## Task objective
Scan the records for the line containing "easing na start i udział"; extract it and all later lines, verbatim, through the end, and nothing before it.

## Information provided
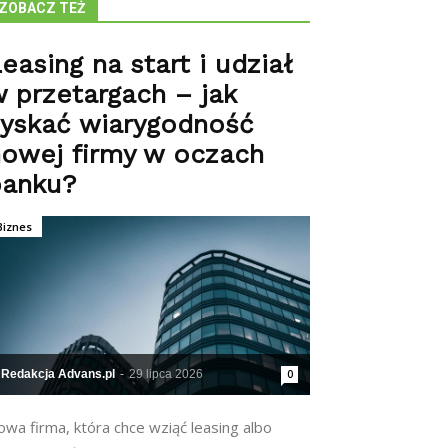
ZOBACZ TEŻ
easing na start i udział
 przetargach – jak
zyskać wiarygodność
owej firmy w oczach
banku?
Biznes
Redakcja Advans.pl
-
29 lipca 2026
0
wa firma, która chce wziąć leasing albo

## Answer to this exercise
easing na start i udział
 przetargach – jak
zyskać wiarygodność
owej firmy w oczach
banku?
Biznes
Redakcja Advans.pl
-
29 lipca 2026
0
wa firma, która chce wziąć leasing albo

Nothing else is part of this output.